• **Task requirements**
Write out each record exactly and skip every image.

Stored data entries
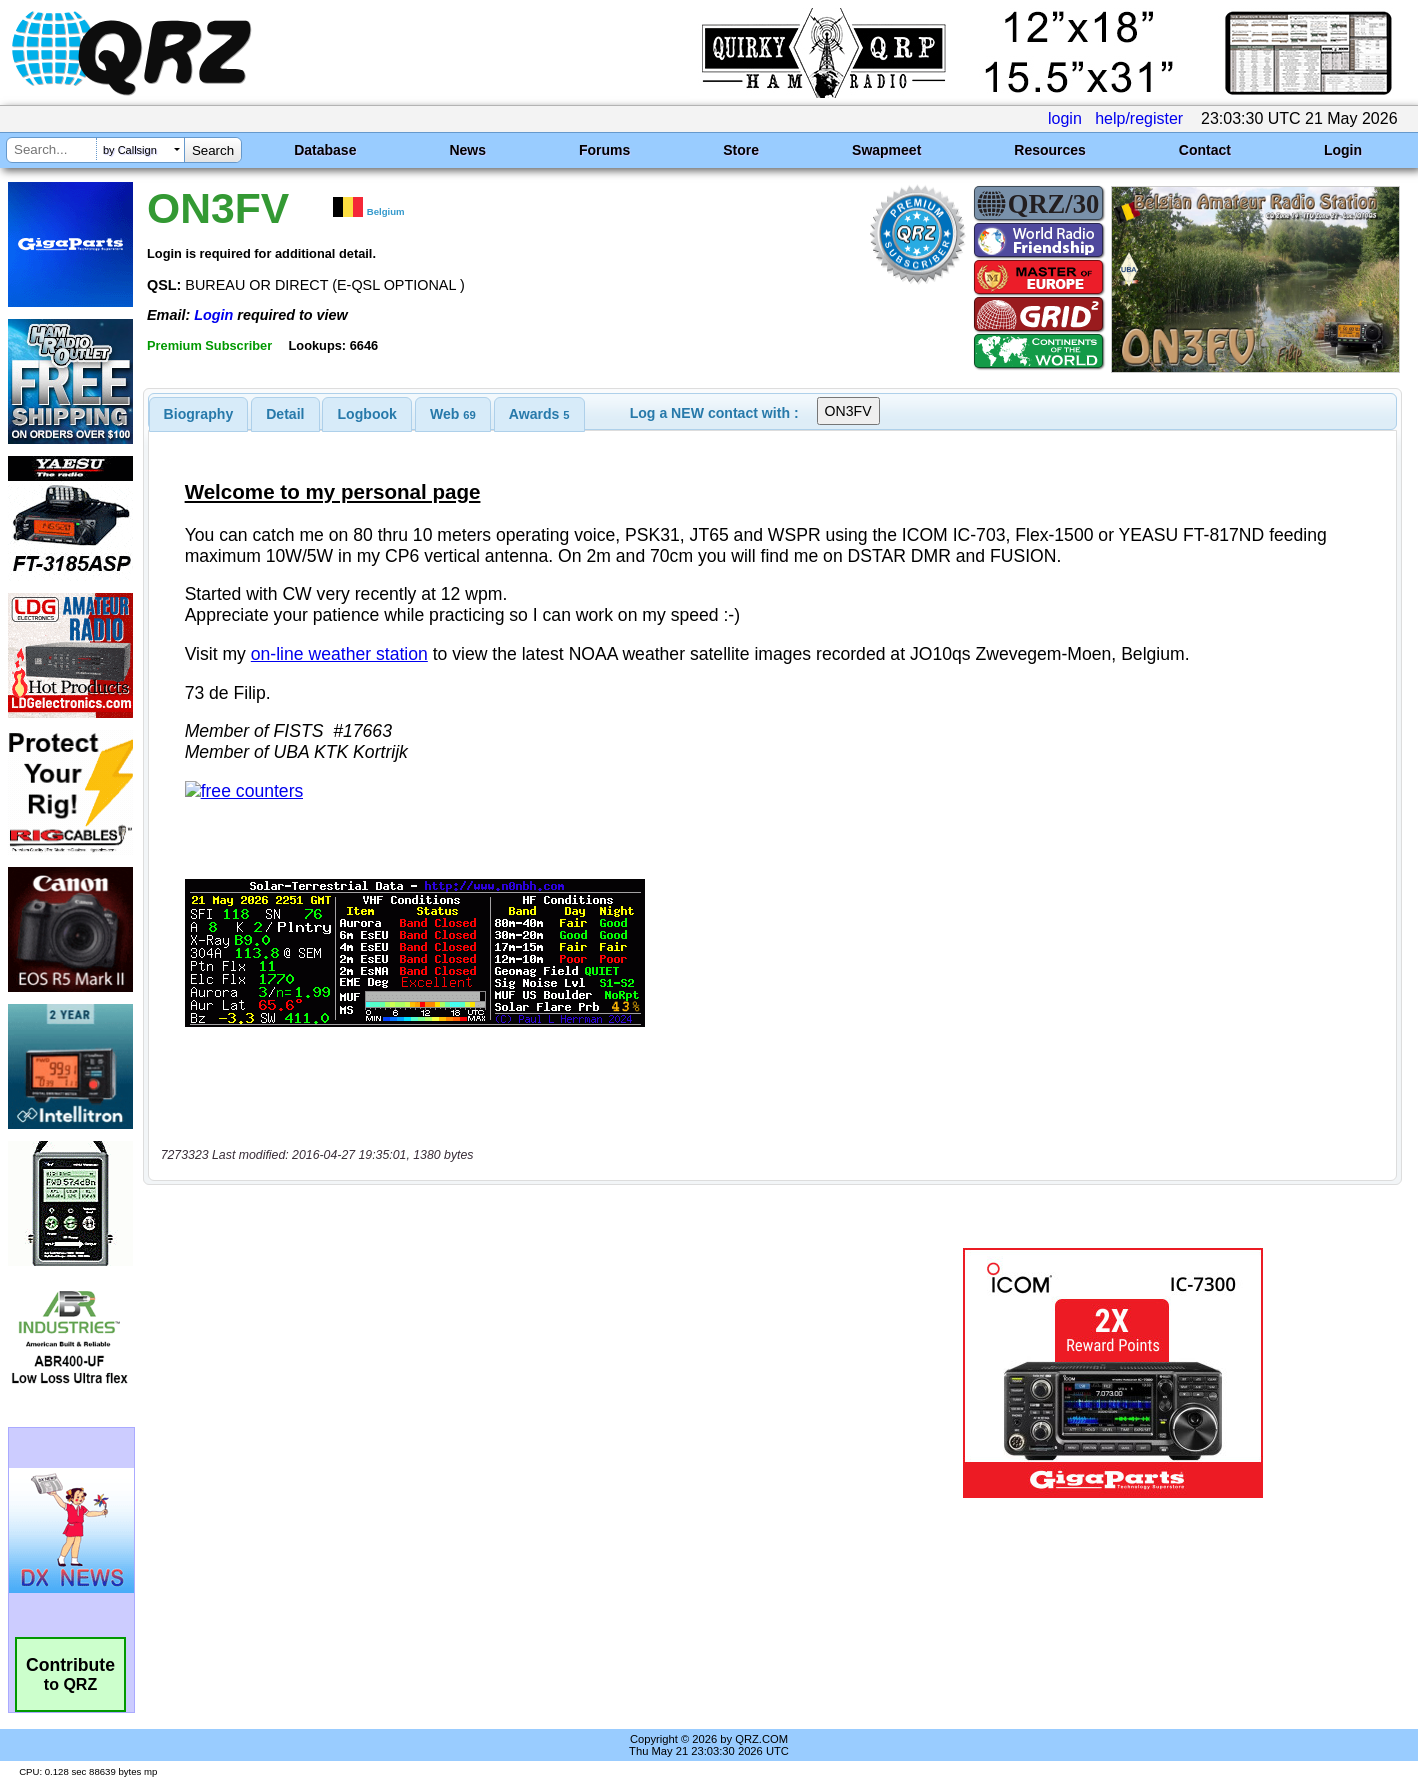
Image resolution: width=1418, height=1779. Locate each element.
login (1065, 118)
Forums (604, 150)
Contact (1205, 150)
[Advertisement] (499, 1310)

• **Exercise answer**
Image resolution: width=1418, height=1779. Locate each element.
login (1065, 118)
Forums (604, 150)
Contact (1205, 150)
[Advertisement] (499, 1310)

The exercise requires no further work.